Sorry to hear it. Losing contact with your children like that an for so long must be soul-crushing.
@moNOtheist Thanks and yes it was the hardest thing that I have ever had to live through, still am actually, but the kids come first and this was the only option that would work. The stepdad seems to be a decent guy which was the only saving grace.
@Surfpirate You're very sanguine - I can't begin to imagine the pain.
@moNOtheist It's like losing a limb (in this case 3 of them) you know they are gone but you still feel the shadow pain just the same. Some days it is like a knife in my guts and other days it is more tolerable but no it doesn't ever get better but then it isn't about me, it's about them. Life's a bitch, then you marry one, then she tries to kill you and steals your kids - suck it up buttercup.
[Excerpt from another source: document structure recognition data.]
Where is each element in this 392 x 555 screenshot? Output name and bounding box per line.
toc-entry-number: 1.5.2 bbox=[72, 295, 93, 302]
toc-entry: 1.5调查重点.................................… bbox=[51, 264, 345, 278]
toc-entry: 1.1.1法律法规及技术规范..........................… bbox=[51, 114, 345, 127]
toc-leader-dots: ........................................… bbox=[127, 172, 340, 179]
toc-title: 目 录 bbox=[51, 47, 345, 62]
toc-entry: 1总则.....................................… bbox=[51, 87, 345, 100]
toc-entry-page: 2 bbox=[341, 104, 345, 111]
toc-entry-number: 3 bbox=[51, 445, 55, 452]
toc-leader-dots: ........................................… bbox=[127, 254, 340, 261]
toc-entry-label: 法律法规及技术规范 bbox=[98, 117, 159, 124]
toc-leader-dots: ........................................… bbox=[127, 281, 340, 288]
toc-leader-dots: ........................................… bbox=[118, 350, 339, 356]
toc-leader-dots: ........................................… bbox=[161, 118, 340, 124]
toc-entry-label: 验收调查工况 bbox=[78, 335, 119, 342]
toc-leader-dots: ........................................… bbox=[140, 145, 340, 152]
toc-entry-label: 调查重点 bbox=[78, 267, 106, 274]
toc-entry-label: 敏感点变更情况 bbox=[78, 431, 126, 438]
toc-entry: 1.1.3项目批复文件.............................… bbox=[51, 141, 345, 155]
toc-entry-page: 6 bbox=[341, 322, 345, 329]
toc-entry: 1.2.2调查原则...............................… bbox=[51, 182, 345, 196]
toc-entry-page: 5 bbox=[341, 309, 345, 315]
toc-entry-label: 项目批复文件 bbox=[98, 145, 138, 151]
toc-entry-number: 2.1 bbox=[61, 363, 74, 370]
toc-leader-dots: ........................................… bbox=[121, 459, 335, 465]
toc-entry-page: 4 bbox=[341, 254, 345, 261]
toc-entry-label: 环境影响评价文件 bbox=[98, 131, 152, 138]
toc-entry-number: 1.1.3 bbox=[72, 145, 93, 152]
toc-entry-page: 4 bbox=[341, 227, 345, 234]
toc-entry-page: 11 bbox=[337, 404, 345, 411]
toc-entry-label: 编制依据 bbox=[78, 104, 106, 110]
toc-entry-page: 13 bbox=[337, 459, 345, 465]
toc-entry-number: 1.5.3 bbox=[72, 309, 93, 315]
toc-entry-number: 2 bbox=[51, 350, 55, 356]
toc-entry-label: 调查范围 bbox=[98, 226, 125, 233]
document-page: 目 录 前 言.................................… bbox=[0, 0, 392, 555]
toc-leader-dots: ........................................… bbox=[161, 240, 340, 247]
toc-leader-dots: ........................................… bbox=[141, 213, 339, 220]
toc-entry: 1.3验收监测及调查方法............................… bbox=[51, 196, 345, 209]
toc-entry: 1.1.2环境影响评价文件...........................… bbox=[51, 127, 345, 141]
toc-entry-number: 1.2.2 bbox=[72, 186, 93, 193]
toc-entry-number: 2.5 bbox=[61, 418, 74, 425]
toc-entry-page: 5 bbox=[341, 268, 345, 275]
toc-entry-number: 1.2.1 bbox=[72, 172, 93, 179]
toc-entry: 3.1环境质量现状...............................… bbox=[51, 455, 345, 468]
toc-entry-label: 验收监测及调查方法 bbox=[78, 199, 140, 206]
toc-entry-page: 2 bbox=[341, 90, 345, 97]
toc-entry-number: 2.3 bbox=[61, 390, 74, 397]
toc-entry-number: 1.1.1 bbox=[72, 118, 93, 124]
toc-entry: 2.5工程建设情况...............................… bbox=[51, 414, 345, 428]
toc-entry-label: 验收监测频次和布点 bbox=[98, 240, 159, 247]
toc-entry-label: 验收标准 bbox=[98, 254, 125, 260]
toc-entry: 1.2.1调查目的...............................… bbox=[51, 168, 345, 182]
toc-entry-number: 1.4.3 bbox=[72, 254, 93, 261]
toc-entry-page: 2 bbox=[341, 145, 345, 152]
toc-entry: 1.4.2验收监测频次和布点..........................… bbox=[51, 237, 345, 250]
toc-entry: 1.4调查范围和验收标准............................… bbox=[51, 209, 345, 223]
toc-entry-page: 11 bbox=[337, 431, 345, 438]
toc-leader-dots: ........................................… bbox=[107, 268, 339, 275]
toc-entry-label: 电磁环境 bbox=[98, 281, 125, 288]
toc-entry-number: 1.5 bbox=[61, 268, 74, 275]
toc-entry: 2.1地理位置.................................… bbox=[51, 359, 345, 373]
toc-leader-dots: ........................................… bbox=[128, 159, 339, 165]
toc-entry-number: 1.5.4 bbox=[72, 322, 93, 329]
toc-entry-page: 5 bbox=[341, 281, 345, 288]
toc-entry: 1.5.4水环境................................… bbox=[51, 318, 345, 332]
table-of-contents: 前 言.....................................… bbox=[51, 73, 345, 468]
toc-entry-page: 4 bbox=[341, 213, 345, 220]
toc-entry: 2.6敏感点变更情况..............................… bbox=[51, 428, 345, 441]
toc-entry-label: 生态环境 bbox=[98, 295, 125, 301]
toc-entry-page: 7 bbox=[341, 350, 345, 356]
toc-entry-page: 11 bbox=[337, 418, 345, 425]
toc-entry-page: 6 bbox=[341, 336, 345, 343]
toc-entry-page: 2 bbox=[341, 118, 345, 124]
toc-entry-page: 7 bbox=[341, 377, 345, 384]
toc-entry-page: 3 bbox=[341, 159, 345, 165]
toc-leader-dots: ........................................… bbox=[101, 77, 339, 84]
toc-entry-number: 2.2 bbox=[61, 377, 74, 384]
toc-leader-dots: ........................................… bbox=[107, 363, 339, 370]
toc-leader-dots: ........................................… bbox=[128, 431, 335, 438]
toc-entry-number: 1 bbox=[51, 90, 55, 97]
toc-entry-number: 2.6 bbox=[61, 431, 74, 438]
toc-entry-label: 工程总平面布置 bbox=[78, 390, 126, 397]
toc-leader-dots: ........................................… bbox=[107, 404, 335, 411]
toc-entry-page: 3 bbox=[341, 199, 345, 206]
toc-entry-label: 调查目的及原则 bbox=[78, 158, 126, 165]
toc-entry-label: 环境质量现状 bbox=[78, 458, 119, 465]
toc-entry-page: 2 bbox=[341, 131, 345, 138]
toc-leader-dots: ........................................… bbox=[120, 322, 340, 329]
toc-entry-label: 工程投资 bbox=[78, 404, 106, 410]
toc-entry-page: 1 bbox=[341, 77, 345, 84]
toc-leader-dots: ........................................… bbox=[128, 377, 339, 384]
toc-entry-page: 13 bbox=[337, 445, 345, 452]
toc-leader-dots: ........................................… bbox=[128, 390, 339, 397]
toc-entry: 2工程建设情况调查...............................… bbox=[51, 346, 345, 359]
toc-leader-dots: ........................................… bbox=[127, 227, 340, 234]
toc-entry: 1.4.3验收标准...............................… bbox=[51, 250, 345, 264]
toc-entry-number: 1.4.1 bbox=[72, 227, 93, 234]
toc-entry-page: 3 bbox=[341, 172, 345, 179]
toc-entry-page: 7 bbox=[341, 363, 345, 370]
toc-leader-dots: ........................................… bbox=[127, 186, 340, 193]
2 more weeks till Father's Day, ask me how I feel then.
@Fredcruz I think of my 3 kids all the time, not in a morbid way but because they are my children and I love them. Parents make sacrifices for their children all the time, this is a bit extreme but we all do what we have to do.
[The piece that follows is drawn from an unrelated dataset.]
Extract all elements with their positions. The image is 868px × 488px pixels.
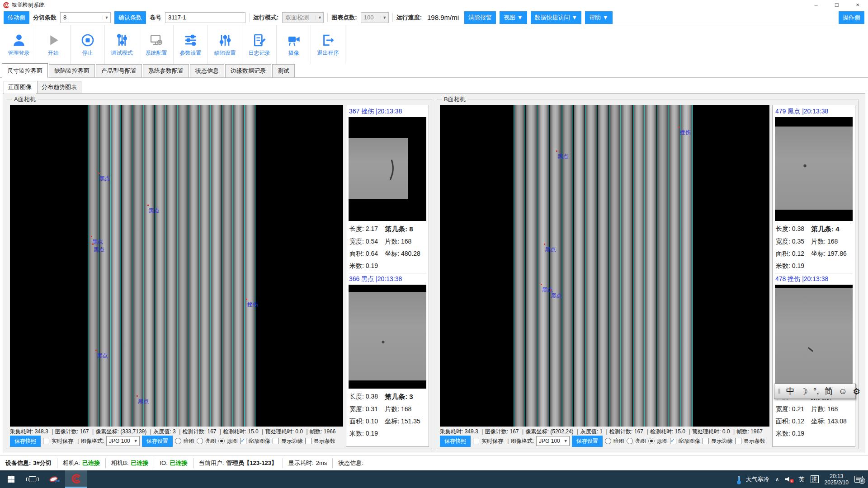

@Fredcruz In Prayer?? why on earth would I want to do that? a voodoo doll for the psycho bitch of a mother would be just as helpful. No point in agonizing over ones agony,
In my mind, yes. But only if you can both behave like adults. If you're just going to have stress and tension, no.
My ex and I stayed together for the kids and the kids never knew. They had a good childhood with both parents intact.
I'm conflicted on this issue - you (figuratively speaking if your question isn't about anything you're currently going through). I think when a partner focuses on the "me" - there's already an issue and via my own experience I've learned that even opposites can create something special.
On a side note - arranged marriages are the most successful on earth because they learn to work sh@t out. I've always found that to be an interesting fact.
In 1990 I was head of Maintenance at a local McDonald's chain and my not then wife was a cashier at one of the restaurants that I managed. She was attracted to my now non-existent curly hair as it stuck out of my baseball cap and I was attracted to her smile and how the uniform complemented her body. We got together and it wasn't an intellectual thing - picture the Tim Allen grunt on Tool Time. Well, she got pregnant and it wasn't an accident - it's not like I did something freaky at the opposite end of the pool we were swimming in and the sperm magically made their way to her womb.
At any rate, we decided to do the "right" thing and got married at the end of the year - it was horrible for many years - more so for her than me but it's certainly a time period in our life that could have been avoided. That was 28-years ago and I couldn't imagine life without her and she watches everything I eat to make sure that she doesn't have to live life without me. We have grand babies now and our children are amazing. When we set aside our egos and focused our attention on the kids - everything changed and the happiness or joy that we felt was eluding us came back to us 10-fold. I'm sorry for the bad times but not sorry that I married my wife and if I could go back I'd change a lot of things but only to the point that it didn't prevent me from meeting my life partner in 1990.
My point to this book is "don't give up" you got together for a reason and even if the reasons have changed - it can and in the majority of cases - get better. If you want your children to choose good life partners - show them that you didn't become intimate with their mom because she was hot.
I think if someone chooses to bring children into this harsh world, they should at least be there for them. If the relationship is intolerable, then that might impact on the children, in which case it's best to split.
What makes you think you will be happy divorced?